Could you repeat all of the entries below word for word, apart from the pictures?

_ _ _ _

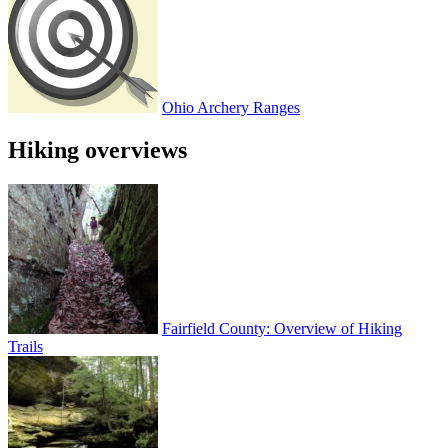
Ohio Archery Ranges
Hiking overviews
Fairfield County: Overview of Hiking
Trails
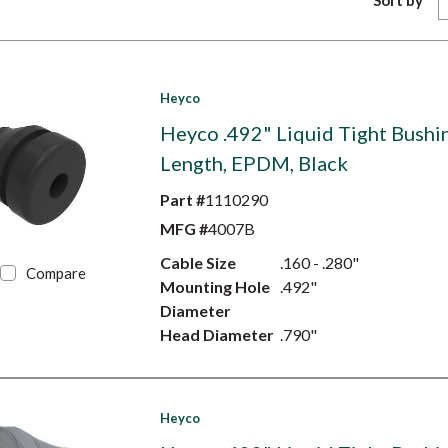
Sort by
Heyco
Heyco .492" Liquid Tight Bushin
Length, EPDM, Black
Part #
1110290
MFG #
4007B
Cable Size
.160 - .280"
Compare
Mounting Hole
.492"
Diameter
Head Diameter
.790"
Heyco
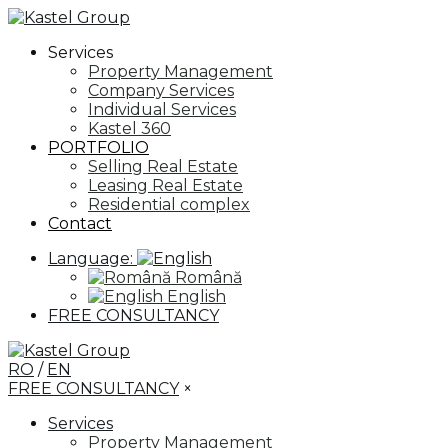
Services
Property Management
Company Services
Individual Services
Kastel 360
PORTFOLIO
Selling Real Estate
Leasing Real Estate
Residential complex
Contact
Language:
Română
English
FREE CONSULTANCY
RO
/
EN
FREE CONSULTANCY
×
Services
Property Management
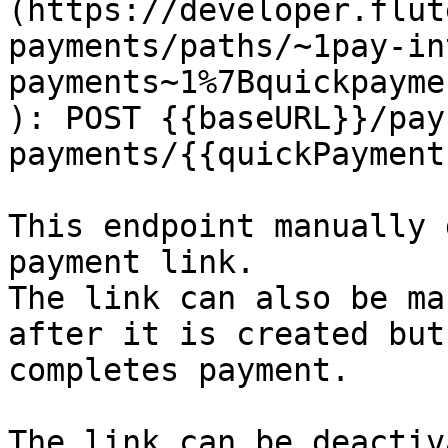
(https://developer.flut
payments/paths/~1pay-in
payments~1%7Bquickpayme
): POST {{baseURL}}/pay
payments/{{quickPayment
This endpoint manually 
payment link.

The link can also be ma
after it is created but
completes payment.

The link can be deactiv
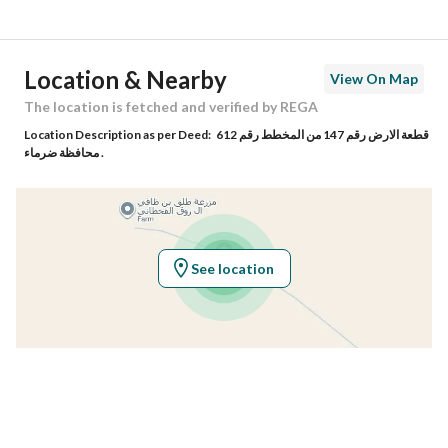
Street Name
غير محدد
Postal Code
-
Location & Nearby
View On Map
Building No
-
The location is fetched and verified by REGA
Location Description as per Deed:
قطعة الارض رقم 147 من المخطط رقم 612
Additional No
-
محافظة ضرماء .
Latitude
24.58238421174592
Longitude
45.774671817080886
See location
Property Specs
Advertisement Type
For Sale
Listing Usage
-
Listing Type
Agriculture Plot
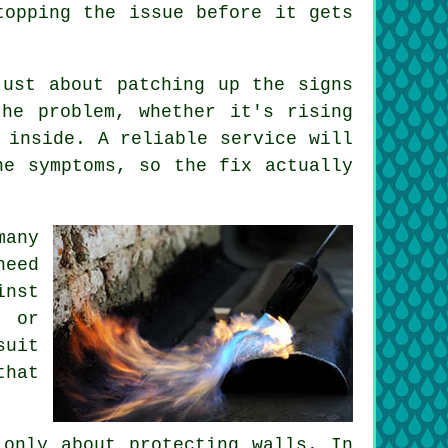
topping the issue before it gets
just about patching up the signs
he problem, whether it's rising
 inside. A reliable service will
he symptoms, so the fix actually
many
need
inst
g or
suit
that
 only about protecting walls. In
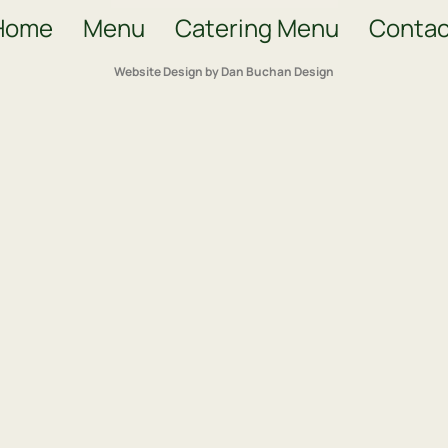
Home
Menu
Catering Menu
Contac
Website Design by Dan Buchan Design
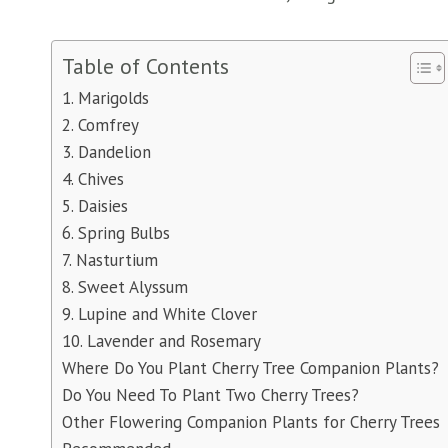
Table of Contents
1. Marigolds
2. Comfrey
3. Dandelion
4. Chives
5. Daisies
6. Spring Bulbs
7. Nasturtium
8. Sweet Alyssum
9. Lupine and White Clover
10. Lavender and Rosemary
Where Do You Plant Cherry Tree Companion Plants?
Do You Need To Plant Two Cherry Trees?
Other Flowering Companion Plants for Cherry Trees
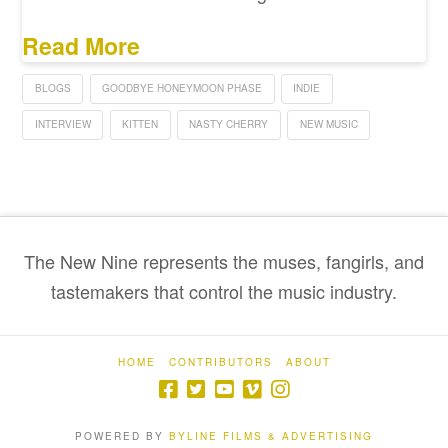
Read More
BLOGS
GOODBYE HONEYMOON PHASE
INDIE
INTERVIEW
KITTEN
NASTY CHERRY
NEW MUSIC
The New Nine represents the muses, fangirls, and
tastemakers that control the music industry.
HOME
CONTRIBUTORS
ABOUT
POWERED BY
BYLINE FILMS & ADVERTISING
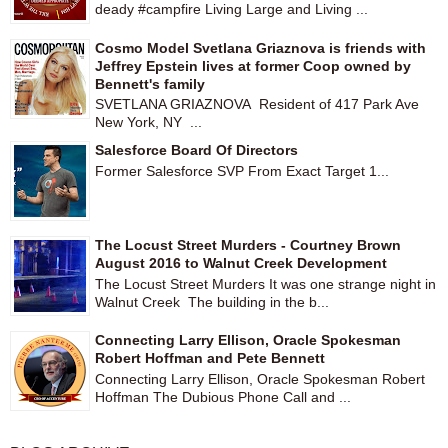
deady #campfire Living Large and Living ...
Cosmo Model Svetlana Griaznova is friends with
Jeffrey Epstein lives at former Coop owned by
Bennett's family
SVETLANA GRIAZNOVA Resident of 417 Park Ave
New York, NY ...
Salesforce Board Of Directors
Former Salesforce SVP From Exact Target 1...
The Locust Street Murders - Courtney Brown
August 2016 to Walnut Creek Development
The Locust Street Murders It was one strange night in
Walnut Creek The building in the b...
Connecting Larry Ellison, Oracle Spokesman
Robert Hoffman and Pete Bennett
Connecting Larry Ellison, Oracle Spokesman Robert
Hoffman The Dubious Phone Call and ...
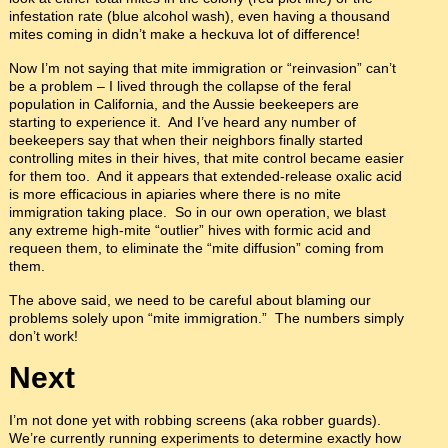
infestation rate (blue alcohol wash), even having a thousand
mites coming in didn’t make a heckuva lot of difference!
Now I’m not saying that mite immigration or “reinvasion” can’t
be a problem – I lived through the collapse of the feral
population in California, and the Aussie beekeepers are
starting to experience it. And I’ve heard any number of
beekeepers say that when their neighbors finally started
controlling mites in their hives, that mite control became easier
for them too. And it appears that extended-release oxalic acid
is more efficacious in apiaries where there is no mite
immigration taking place. So in our own operation, we blast
any extreme high-mite “outlier” hives with formic acid and
requeen them, to eliminate the “mite diffusion” coming from
them.
The above said, we need to be careful about blaming our
problems solely upon “mite immigration.” The numbers simply
don’t work!
Next
I’m not done yet with robbing screens (aka robber guards).
We’re currently running experiments to determine exactly how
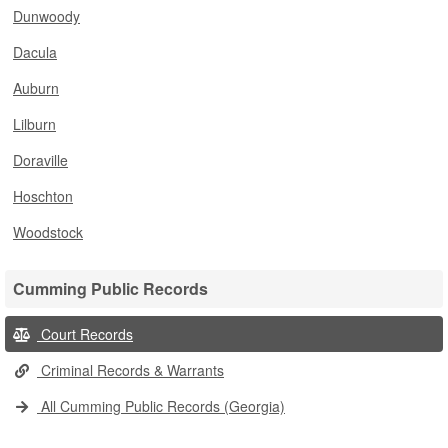
Dunwoody
Dacula
Auburn
Lilburn
Doraville
Hoschton
Woodstock
Cumming Public Records
Court Records
Criminal Records & Warrants
All Cumming Public Records (Georgia)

_ _ _ _

▶ [Response to the exercise]
Ohio Archery Ranges
Hiking overviews
Fairfield County: Overview of Hiking
Trails
Sort by
Heyco
Heyco .492" Liquid Tight Bushin
Length, EPDM, Black
Part #
1110290
MFG #
4007B
Cable Size
.160 - .280"
Compare
Mounting Hole
.492"
Diameter
Head Diameter
.790"
Heyco
Services
Property Management
Company Services
Individual Services
Kastel 360
PORTFOLIO
Selling Real Estate
Leasing Real Estate
Residential complex
Contact
Language:
Română
English
FREE CONSULTANCY
RO
/
EN
FREE CONSULTANCY
×
Services
Property Management
(https://developer.flut
payments/paths/~1pay-in
payments~1%7Bquickpayme
): POST {{baseURL}}/pay
payments/{{quickPayment
This endpoint manually 
payment link.

The link can also be ma
after it is created but
completes payment.

The link can be deactiv
Street Name
غير محدد
Postal Code
-
Location & Nearby
View On Map
Building No
-
The location is fetched and verified by REGA
Location Description as per Deed:
قطعة الارض رقم 147 من المخطط رقم 612
Additional No
-
محافظة ضرماء .
Latitude
24.58238421174592
Longitude
45.774671817080886
See location
Property Specs
Advertisement Type
For Sale
Listing Usage
-
Listing Type
Agriculture Plot
topping the issue before it gets
just about patching up the signs
he problem, whether it's rising
 inside. A reliable service will
he symptoms, so the fix actually
many
need
inst
g or
suit
that
 only about protecting walls. In
Home
Menu
Catering Menu
Contac
Website Design by Dan Buchan Design
Table of Contents
1. Marigolds
2. Comfrey
3. Dandelion
4. Chives
5. Daisies
6. Spring Bulbs
7. Nasturtium
8. Sweet Alyssum
9. Lupine and White Clover
10. Lavender and Rosemary
Where Do You Plant Cherry Tree Companion Plants?
Do You Need To Plant Two Cherry Trees?
Other Flowering Companion Plants for Cherry Trees
Read More
BLOGS
GOODBYE HONEYMOON PHASE
INDIE
INTERVIEW
KITTEN
NASTY CHERRY
NEW MUSIC
The New Nine represents the muses, fangirls, and
tastemakers that control the music industry.
HOME
CONTRIBUTORS
ABOUT
POWERED BY
BYLINE FILMS & ADVERTISING
deady #campfire Living Large and Living ...
Cosmo Model Svetlana Griaznova is friends with
Jeffrey Epstein lives at former Coop owned by
Bennett's family
SVETLANA GRIAZNOVA Resident of 417 Park Ave
New York, NY ...
Salesforce Board Of Directors
Former Salesforce SVP From Exact Target 1...
The Locust Street Murders - Courtney Brown
August 2016 to Walnut Creek Development
The Locust Street Murders It was one strange night in
Walnut Creek The building in the b...
Connecting Larry Ellison, Oracle Spokesman
Robert Hoffman and Pete Bennett
Connecting Larry Ellison, Oracle Spokesman Robert
Hoffman The Dubious Phone Call and ...
infestation rate (blue alcohol wash), even having a thousand
mites coming in didn’t make a heckuva lot of difference!
Now I’m not saying that mite immigration or “reinvasion” can’t
be a problem – I lived through the collapse of the feral
population in California, and the Aussie beekeepers are
starting to experience it. And I’ve heard any number of
beekeepers say that when their neighbors finally started
controlling mites in their hives, that mite control became easier
for them too. And it appears that extended-release oxalic acid
is more efficacious in apiaries where there is no mite
immigration taking place. So in our own operation, we blast
any extreme high-mite “outlier” hives with formic acid and
requeen them, to eliminate the “mite diffusion” coming from
them.
The above said, we need to be careful about blaming our
problems solely upon “mite immigration.” The numbers simply
don’t work!
Next
I’m not done yet with robbing screens (aka robber guards).
We’re currently running experiments to determine exactly how
Dunwoody
Dacula
Auburn
Lilburn
Doraville
Hoschton
Woodstock
Cumming Public Records
Court Records
Criminal Records & Warrants
All Cumming Public Records (Georgia)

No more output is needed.